Pairs of youth in surgical smocks wander with sloshing buckets of yellow enzyme solution to flush blood and bits of bone from the tubes between patients.
Thankfully, Moore has absolute trust in the medical volunteers here. He drives 80 miles to receive ongoing free care from an eye doctor he met at RAM who diagnosed the glaucoma that almost blinded him.
Moore was disabled in a yard work accident in '96, has hepatitis C, and recently had prostate surgery. All of his teeth were pulled at the same time seven years ago, rotten from a lack of preventative care. If RAM didn't exist, he'd go on doing without.
Fred Moore and thousands like him are served here, year after year. While they wait for their number to come up on a dental procedure, they might wander over to get a mammogram or spend some time in the education tent.
"There's a lotta shade in here, so come on in for smoking cessation, followed up by mouth cancers at four o'clock!" cries the tent's health carnival barker to the crowd. Inside, a woman does a sex-education workshop on cervical cancer using 3D models of women's reproductive equipment.

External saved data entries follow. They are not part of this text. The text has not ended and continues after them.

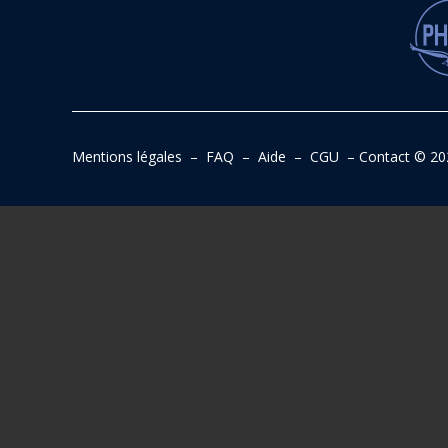
Mentions légales
–
FAQ
–
Aide
–
CGU
–
Contact
© 20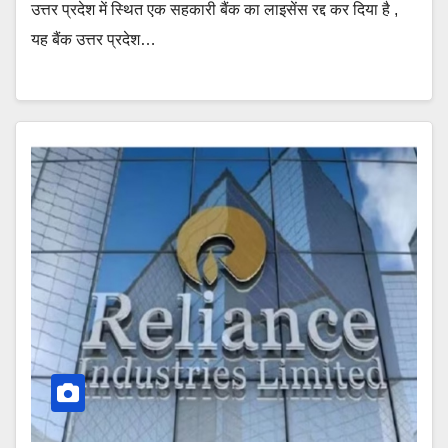
उत्तर प्रदेश में स्थित एक सहकारी बैंक का लाइसेंस रद्द कर दिया है ,
यह बैंक उत्तर प्रदेश…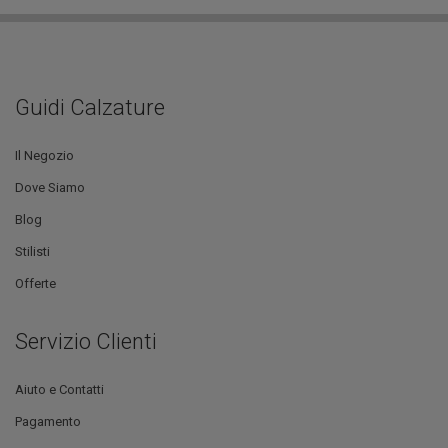
Guidi Calzature
Il Negozio
Dove Siamo
Blog
Stilisti
Offerte
Servizio Clienti
Aiuto e Contatti
Pagamento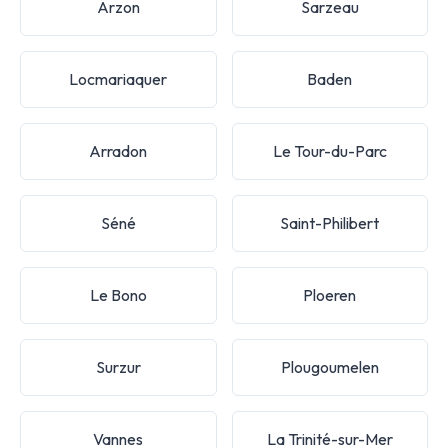
Arzon
Sarzeau
Locmariaquer
Baden
Arradon
Le Tour-du-Parc
Séné
Saint-Philibert
Le Bono
Ploeren
Surzur
Plougoumelen
Vannes
La Trinité-sur-Mer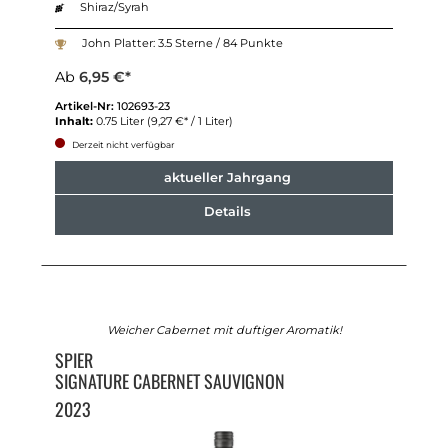
Shiraz/Syrah
John Platter: 3.5 Sterne / 84 Punkte
Ab
6,95 €*
Artikel-Nr:
102693-23
Inhalt:
0.75 Liter
(9,27 €* / 1 Liter)
Derzeit nicht verfügbar
aktueller Jahrgang
Details
Weicher Cabernet mit duftiger Aromatik!
SPIER
SIGNATURE CABERNET SAUVIGNON
2023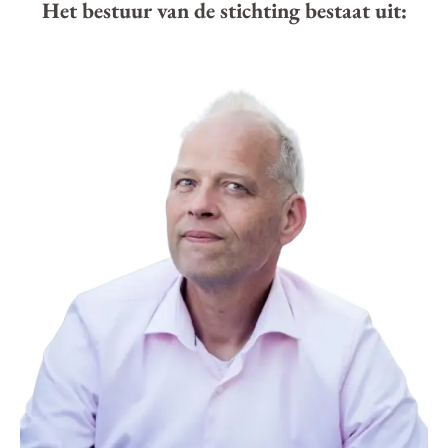
Het bestuur van de stichting bestaat uit:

Gift cards and stitched yarn crosses are distributed to those in attendance.
The barker throws a little love to the osteopathic tent across the midway: "If your spouse can't manipulate you, go on over there and let them jump your bones!"
The atmosphere, while not exactly festive, is one of affectionate commiseration. Sno-cones and bag lunches are distributed by church groups. People gab with neighbors. Backs are realigned.
"I gave the ladies who checked my blood pressure two angels made of coal," says Laurence Hall of Big Stone, Virginia, as he embraces local diabetes educator Lona Roberts. A military reservist who's also a big hugger, Hall came for dentures and stayed for a diabetes diagnosis. He's overflowing with thanks for counsel on managing his new disease: recipes, exercises, and other tools.
Several people describe it as the big-box store equivalent of health care, a one-stop-shop for relief. And indeed, the medical community is starting to talk about the "patient-centered medical home" or a "one-door policy," the idea that the fewer places you have to go to get your needs met, the more efficient the system can be. Food vouchers, a specialist referral, and insurance applications, for example, could one day be sought from a simpler, more complete, system entry point. There's a chance that this fairground is a glance at the future of care.
Being treated in animal stalls could be seen as dehumanizing, but so could the cracks in the system that got people here in the first place. Much more than a sob story, RAM is a scene of people taking good and serious care of each other because it's the right thing to do.